Moving Rcs is important for avoiding reference count operations; if it was implicitly cloned [edit: on every use] like Copy does, that would become impossible.

  • @josh Rc::clone which do +1 to its counter can consider trivial and lightweight enough. Require explicitly calling .clone() actually make identify “real” expensive cloning difficult. Which in fact also hurts “reading ergonomics”

  • @skade To prevent abuse using ImplicitClone, Jut like Copy which only implemented for primitive type and opt in derive Copy explicitly on PODs. we can make ImplicitClone implemented for primitive smart pointer types and require opt-in derive explicitly on PODs also.

  • If implement ImplicitClone on existing smart pointer types (e.g. Rc) is a concern. We can introduce implicit version of it, e.g. std::rc::implicit::Rc which is wrap Rc and implement ImplicitClone.

  • @scottmcm To avoid reference count operation when moving Rc with implicit clone is possible but require some work on compiler. If not possible, will doing one more reference count cause big problem?

// compiler needs to know only two implicit clone is required.
let v = vec![rc.clone(), rc.clone(), rc]
// not use rc afterwards


It’s common advice and practice in C++ – where things do copy implicitly – to std::move one’s shared_ptr<T>s or take shared_ptr<T> const & if one might not need the copy to avoid the extra cost. Is it a huge cost? Probably not. But empirically it’s something that people are concerned about. See for example the answers in

(I’ve personally had to give this code review feedback in C++, so appreciate the “pit of success” Rust offers with move-by-default.)

Edit: two additional references:


This would be even more confusing, because you would see Rc's and not even know if they were implicitly cloned or not.

I also don’t see any guidelines about what types should not be ImplicitClone if it exists, which seems to imply that pretty much everything would end up with an ImplicitClone impl, so long as someone didn’t want to type .clone().

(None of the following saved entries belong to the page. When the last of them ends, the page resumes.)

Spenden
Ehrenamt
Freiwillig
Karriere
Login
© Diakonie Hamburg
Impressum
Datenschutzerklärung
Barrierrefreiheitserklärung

std::shared_ptr is like Arc in rust which require atomic reference count operation. We should be care which primitive smart pointer implement ImplicitClone. And I think the compiler is smart enough to avoid unnecessary cloning call.


When use normal Rc, there will be compiler error if forget to call clone. If we call clone explicitly then there should have no difference for both. My personal preference is we implement ImplicitClone on existing Rc.

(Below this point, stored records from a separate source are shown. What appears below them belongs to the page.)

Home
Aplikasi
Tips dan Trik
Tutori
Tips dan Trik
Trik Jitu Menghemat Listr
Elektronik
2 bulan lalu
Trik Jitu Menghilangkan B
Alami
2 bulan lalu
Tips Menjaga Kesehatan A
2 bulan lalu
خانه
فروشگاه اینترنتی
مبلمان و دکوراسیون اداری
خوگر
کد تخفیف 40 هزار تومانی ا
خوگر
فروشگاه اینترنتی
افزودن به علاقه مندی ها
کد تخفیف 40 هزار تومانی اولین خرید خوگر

We can make ImplicitClone like Copy, which type implementing it is controlled in std. Other user type can only derive ImplicitClone if all fields are implement ImplicitClone.

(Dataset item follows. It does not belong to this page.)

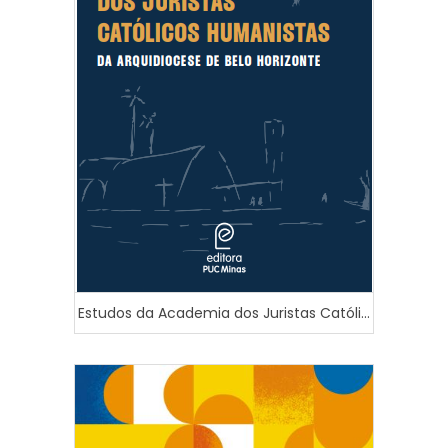
Estudos da Academia dos Juristas Católi...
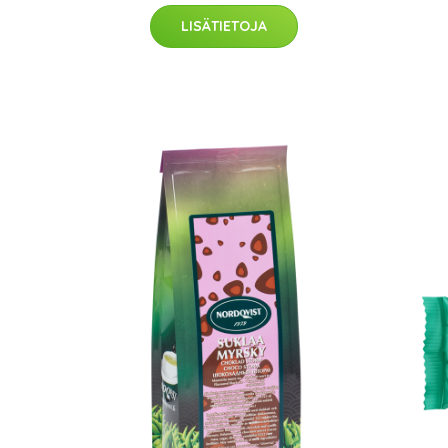
LISÄTIETOJA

“trivial” here means "involves zero code other than a register/memory copy.

Note that Copy intentionally provides no means of running user code for the copy.

That also ensures that generic code that doesn’t call clone isn’t surprised.

Incrementing a reference count is precisely the sort of thing that requires an explicit operation.


What you are arguing for here is that humans don’t need to understand the code because the compiler will understand it for them. That’s not a strong foundation for ergonomics discussion.


I don’t know why implicit memory copy in Copy is fine, but counter increment is not. To me both are some kind of memory operation and mostly lightweight. I also won’t be surprised if the compiler help me increase reference counter of Rc object implicitly when it required to do so.

When using Rc most user will know there need to call clone, and the compiler knows too. It is not just saving few keystrokes to type .clone(), if there are too many lightweight Rc::clone all over the place. It make spot the true heavy cloning difficult. Therefore, why don’t make Rc implement ImplicitClone?